8月9日からSamsungのGalaxyデバイス先行でAndroid版がリリースされた、Epic Gamesの大人気タイトル「Fortnite(フォートナイト)」。まだ招待制をとっていますが、それでもリリース後21日間で2300万人がベータテストに参加し、APKインストール数は1500万以上とEpicが発表しました。


Android版のフォートナイトは、Google Playを介さず、独自に配信されているのが大きな特徴。これは、Googleの高すぎる手数料を回避するのが理由の1つです。

1500万インストールのうち、実際に課金した割合は推測するしかありませんが、仮に5%が1000円を課金したとすると、その額は7億5000万円。Google Playの手数料は30%なので、およそ2億2500万円を節約できたことになります。


ただ、独自配信を選択したがゆえの問題も発生しており、8月末には早速脆弱性が発見され、その対策アップデートも実施されています。


このほか、マルウェアなどが仕込まれたAPKを配布する、不正サイトの存在も問題視されています。これについても対策に乗り出しており、現在までに47のサイトに対してアクションを起こしたとしています。Epicによると、その多くは同じ運営元が管理しているとのことです。
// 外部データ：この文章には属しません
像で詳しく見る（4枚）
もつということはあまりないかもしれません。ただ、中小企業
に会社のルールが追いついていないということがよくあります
また、実際にマルウェアを拡散しているかどうかに関わらず、Android版フォートナイトのAPK配信は、そのすべてを不正な行為とみなすとしています。正式な入手方法は、Epic Games公式のフォートナイトインストーラーだけとのことです。そのインストーラー自体は公式サイトのほか、GalaxyデバイスならSamsungのAppストア、Galaxy Appsから入手可能です。

Epicは、フォートナイトをGoogle Playを通さずにリリースしたゲームとして、初の大ヒット作品になったとしています。短期間で1500万人を超えるAndroidユーザーを得られたという事実から、このアプローチが正しいものであり、大成功するかの可能性があることがうかがえるとのこと。
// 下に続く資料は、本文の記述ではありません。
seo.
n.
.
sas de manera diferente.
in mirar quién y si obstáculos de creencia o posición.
ただ、これが行えるのは、Epicという大企業、かつフォートナイトという人気タイトルだからこそではあります。今後、これに追従する企業やタイトルが急増するとは思えませんが、今後のGoogle Play(その手数料)の在り方に一石を投じる可能性はありそうです。

なお、Epicのブログによると、Android版のリリースについては、Androidの多様性、というと聞こえがいいですが、要するにAndroidのバージョンやハードウェアの違い(断面化)に対応するための技術的な困難も多かったとのこと。ここで得られた知見はUnreal Engine 4 4.21に反映させ、Unreal Engineデベロッパーの誰もが恩恵を受けられるようにするとしています。